DIEGO PÉREZ
"El jueves no, quiero jugar el miércoles", contestó enérgicamente Mario Saralegui al salir del vestuario de Peñarol. En los corredores del Centenario se dijo que los carboneros y Defensor podrían jugar el jueves, pero el técnico dejó claro que no le gusta la idea.
"A nosotros nos dijeron que jugábamos domingo, miércoles y domingo y planificamos el trabajo en base a eso. Así que ahora queremos jugar el miércoles", explicó Saralegui. Acerca del partido manifestó estar muy conforme con lo que su equipo mostró en el debut de la Liguilla. "Han pasado pocas horas tras perder el gran objetivo que teníamos, así que apuntamos a trabajar en la parte anímica y terminamos ganando un partido que se presentó difícil, pero que solucionamos con claridad", analizó el técnico de Peñarol.
Cuando se lo consultó acerca de si sentía la presión de clasificar a Peñarol a una Copa internacional también fue claro. "Hace años que Peñarol no clasifica, así que presión no tengo. Lo que tengo es un compromiso con la institución, y con su historia, de volver a poner a Peñarol en una Copa", dijo.
En el vestuario de Peñarol dominó la tranquilidad. Algunos integrantes del plantel demostraron más felicidad que otros. Es el caso de Marcos García. "Nasa", como es conocido el brasileño, no jugaba desde la dimisión de Gustavo Matosas en el cargo de técnico. Ayer entró y liquidó el partido. "Desde la llegada de Mario no había tenido la oportunidad de sumar minutos en cancha y por suerte hoy (ayer) se me dio y lo pude aprovechar", contó el volante.
Además, dijo sentirse feliz por la reacción anímica del grupo tras perder las finales. "La verdad es que fue un golpe muy duro, pero conseguimos dar vuelta la página y ganar estos tres puntos que son muy importantes", finalizó García.
Similar es el pensamiento del capitán del equipo, Antonio Pacheco. "Fue un partido al que llegamos con mucho dolor por lo que nos había pasado hace muy pocas horas en las finales. Por eso era crucial. Danubio venía preparándose para la Liguilla hace mucho tiempo y eso los llevó a desplegar un buen fútbol en los primeros minutos. Y a nosotros, con nuestro dolor a cuestas, nos costó acoplarnos al partido. Pero poco a poco fuimos sintiéndonos mejor y los goles, sobre todo el primero, fueron en momentos clave, ellos los sintieron. Creo que demostramos que este grupo está dolido, pero fuerte", reflexionó el autor de la apertura del marcador.

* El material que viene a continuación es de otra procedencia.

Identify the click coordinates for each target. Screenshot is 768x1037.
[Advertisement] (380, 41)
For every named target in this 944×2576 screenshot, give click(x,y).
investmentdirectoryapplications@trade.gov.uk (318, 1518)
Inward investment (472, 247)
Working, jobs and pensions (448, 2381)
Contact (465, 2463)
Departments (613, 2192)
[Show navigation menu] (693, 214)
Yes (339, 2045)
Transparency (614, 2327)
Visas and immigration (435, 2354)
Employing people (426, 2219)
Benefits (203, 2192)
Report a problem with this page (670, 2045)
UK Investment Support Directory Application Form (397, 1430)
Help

Además, nuevamente el "Tony" reconoció la fidelidad de la hinchada carbonera. "A mí la hinchada no me deja de sorprender nunca. No me cansó de repetir que son los que se merecen todo y que para nosotros fue una pena terrible no haberles brindado el campeonato uruguayo. Hoy, por como está el fútbol, ellos (los hinchas) son los únicos que valen la pena, todo lo demás está muy entreverado", dijo el capitán.
Para rematar, Pacheco se refirió a las tan comentadas bajas que tendrá el equipo para lo que se viene. "Nos pasa a nosotros y a los demás. Habría que ir a los que mandan acá para que hagan las cosas un poco mejor. ¡Un poquito nomás!", finalizó.
Raúl Ferro, el tractor
Fue y vino. Arremetió de un lado al otro, metió en cada uno de los rincones de la cancha. Hizo un desgaste impresionante a la hora de marcar y correr. Lo suyo no tuvo pausa y mereció mejor suerte, desde el punto de vista deportivo, porque además de destacarse por su afán de imponer presencia en la mitad del terreno, lo de Ferro trasciende mucho más. El volante también quiere jugar y lo expone cuando levanta la cabeza para buscar a un compañero. Ferró dejó todo. Fue un tractor.